Dr Stephen Hui Research Centre for Physical Recreation and Wellness signs MOU with Hong Kong Football Association on joint hypoxic training programme
14 Jun 2018
Dr Stephen Hui Research Centre for Physical Recreation and Wellness (CPRW) and the Hong Kong Football Association (HKFA) recently signed a Memorandum of Understanding (MOU) on Joint Hypoxic Training Programme for Hong Kong Women’s Football Team players to meet the challenge of the 2018 Asian Games to be held in Jakarta in August.
The MOU was signed by Professor Chow Bik-chu, Director of CPRW and Mr Paul Woodland, Head of Football Development, HKFA.
After successfully working with the Hong Kong Handball Association to improve the athletic performance of the Hong Kong Handball Team through hypoxic training, CPRW is extending this partnership to the HKFA. Under the MOU, CPRW considerately opens its hypoxic chamber to the Hong Kong Women’s Football Team players for hypoxic training from June to August 2018. The specific training aims at improving the physical condition of the players, mainly their repeated-sprint ability, in the preparatory phase of the Jakarta Asian Games.
HKFA conditioning coach, Mr Mathew Pears remarked that the HKFA has joined arms with CPRW in the preparation of the Women’s team for the upcoming Asian Games.
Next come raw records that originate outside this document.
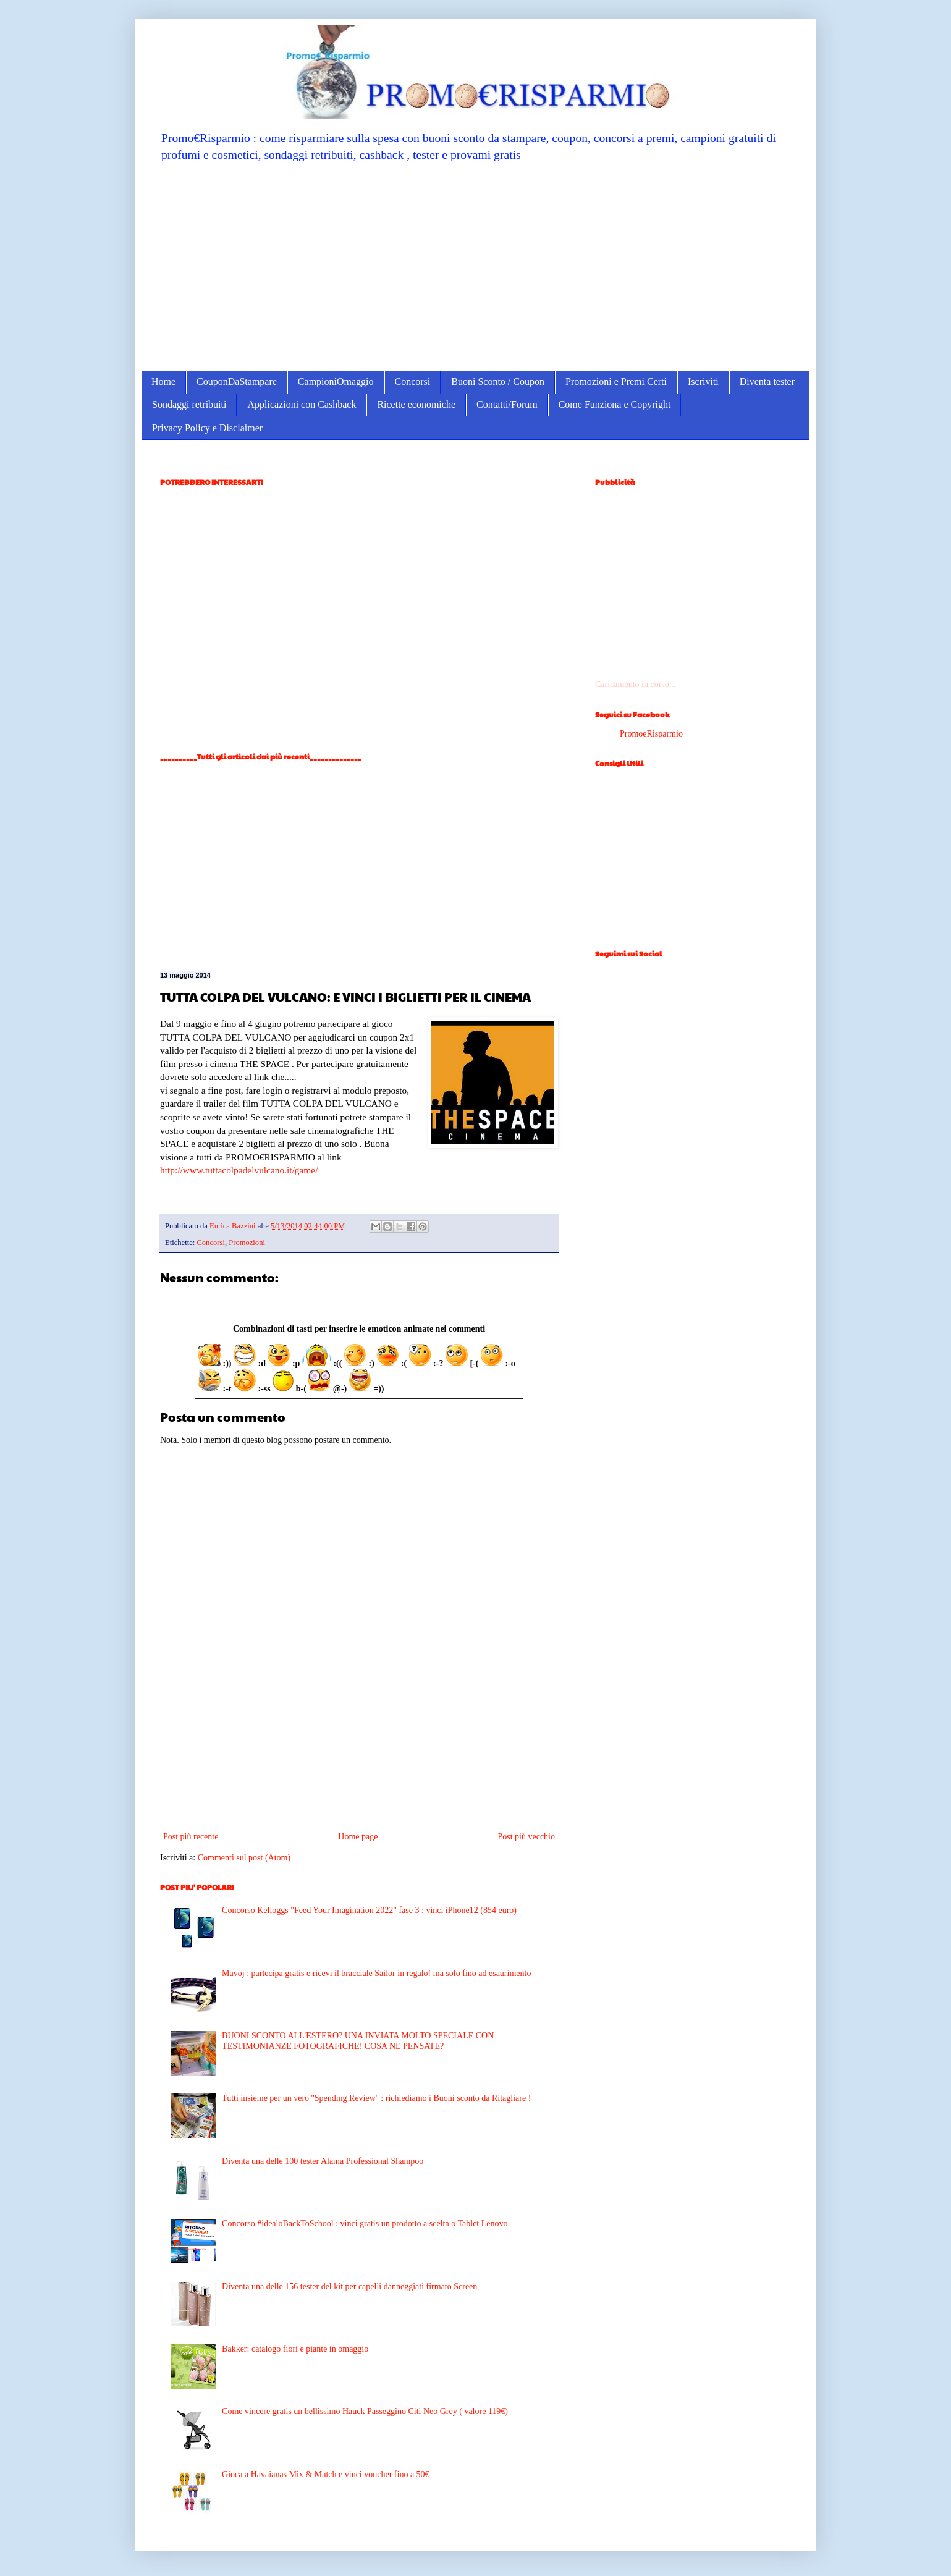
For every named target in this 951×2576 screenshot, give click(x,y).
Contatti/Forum (507, 404)
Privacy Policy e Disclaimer (207, 428)
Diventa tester (767, 381)
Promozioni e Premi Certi (616, 381)
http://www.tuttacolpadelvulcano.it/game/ (239, 1170)
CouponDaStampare (237, 381)
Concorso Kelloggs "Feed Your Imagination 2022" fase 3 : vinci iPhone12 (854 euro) (369, 1910)
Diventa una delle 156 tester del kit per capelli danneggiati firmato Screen (349, 2286)
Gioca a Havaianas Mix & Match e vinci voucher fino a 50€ (325, 2474)
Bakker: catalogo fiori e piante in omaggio (295, 2349)
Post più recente (190, 1836)
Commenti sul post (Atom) (244, 1857)
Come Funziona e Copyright (615, 404)
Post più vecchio (526, 1836)
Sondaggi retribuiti (189, 404)
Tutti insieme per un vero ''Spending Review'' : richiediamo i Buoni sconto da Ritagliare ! (376, 2098)
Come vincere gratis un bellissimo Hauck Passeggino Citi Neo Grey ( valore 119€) (365, 2411)
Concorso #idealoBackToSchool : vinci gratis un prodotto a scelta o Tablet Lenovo (364, 2223)
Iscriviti (703, 381)
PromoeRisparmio (651, 733)
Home (163, 381)
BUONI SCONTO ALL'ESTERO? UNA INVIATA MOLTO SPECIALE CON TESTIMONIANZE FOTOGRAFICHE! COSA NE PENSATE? (358, 2041)
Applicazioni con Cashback (301, 404)
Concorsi (413, 381)
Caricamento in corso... (635, 684)
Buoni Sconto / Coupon (497, 381)
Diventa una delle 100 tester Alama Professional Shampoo (322, 2161)
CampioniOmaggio (336, 381)
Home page (358, 1836)
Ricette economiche (416, 404)
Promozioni (247, 1242)
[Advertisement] (475, 265)
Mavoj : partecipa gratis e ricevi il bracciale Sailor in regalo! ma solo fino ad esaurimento (376, 1973)
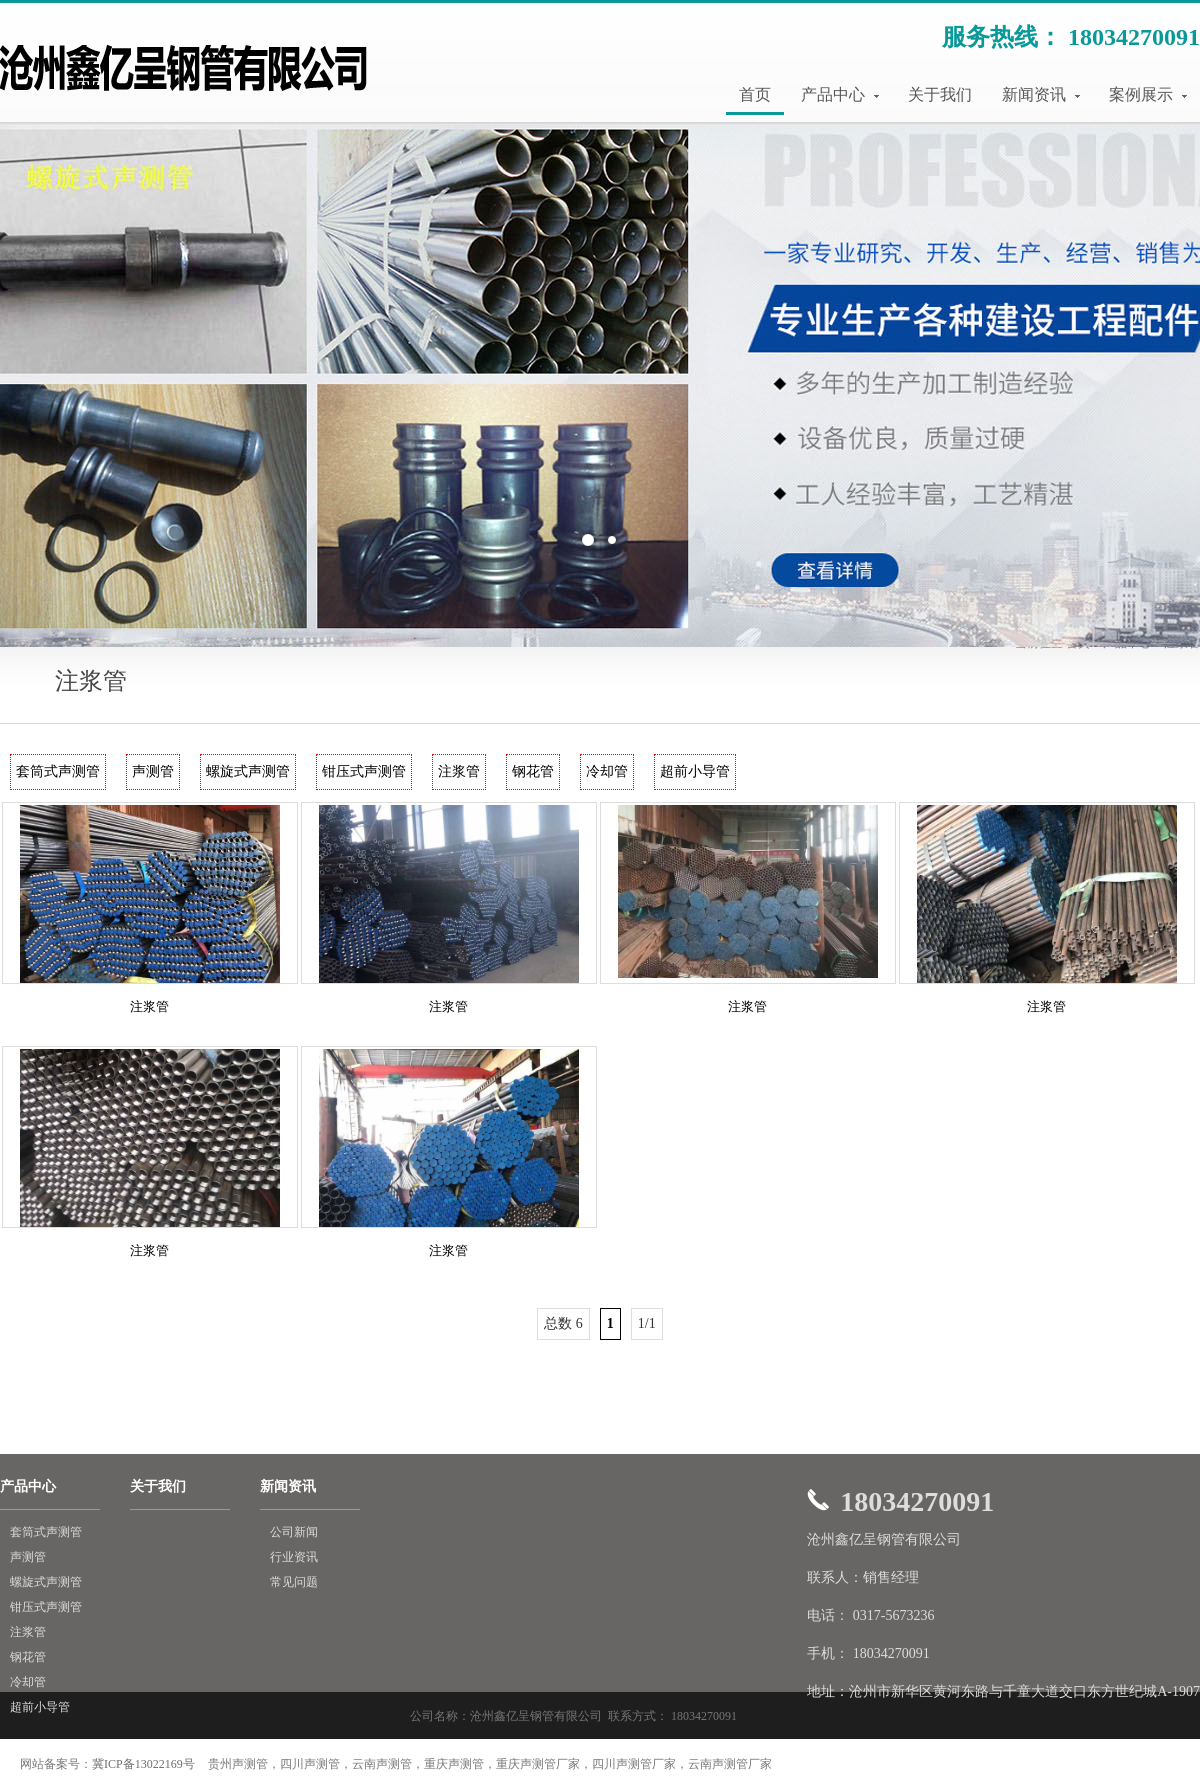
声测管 (153, 771)
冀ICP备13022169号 (143, 1764)
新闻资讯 (1041, 94)
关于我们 (940, 94)
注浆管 (459, 771)
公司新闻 (294, 1532)
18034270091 (1134, 37)
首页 (755, 94)
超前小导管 (695, 771)
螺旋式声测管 (248, 771)
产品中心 (840, 94)
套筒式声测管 (58, 771)
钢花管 (533, 771)
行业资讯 (294, 1557)
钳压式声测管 (364, 771)
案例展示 (1148, 94)
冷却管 (607, 771)
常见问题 (294, 1582)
This exciting partnership will see the Hong Kong Women’s Football Team perform regular high-intensity training sessions within the hypoxic chamber, one of only two of its kind in Hong Kong, to further develop the team’s fitness levels and competitive edge leading into the Asian Games.
The hypoxic chamber allows an adjustment of oxygen concentration, enabling it to replicate the physiological stress on athletes that is experienced when training at altitude. Under the governance of Dr Tomas Tong and his team at CPRW and the HKFA coach, it is anticipated that this 10-week intensive training programme within the hypoxic chamber replicating altitude training will have positive physical and physiological adaptations. This will enable players to sustain a higher level of training tolerance at sea level and put them in the best condition possible to compete at the Asian Games in August.
Miss Betty Wong, HKFA Women’s Football Manager, and Miss Cheung Wai-ki, a member of the Hong Kong Football Team, who joined the Brisbane Roar in Australia’s Professional League last season, said that they know the handball team players’ repeated-sprint ability has improved significantly following the training, and this has boosted their performance in recent competitions. They expect to have similar training effects on their performance after the specific training in the coming several weeks.
The chamber was donated by Dr Stephen Hui’s family to CPRW in 2013 for scientific research and community service purposes, such as enhancing fitness and cognitive function of older adults. Recently, the scope has been extended to athletic training, in the hope that it can help local sports teams enhance their competitive edge in the sports arena.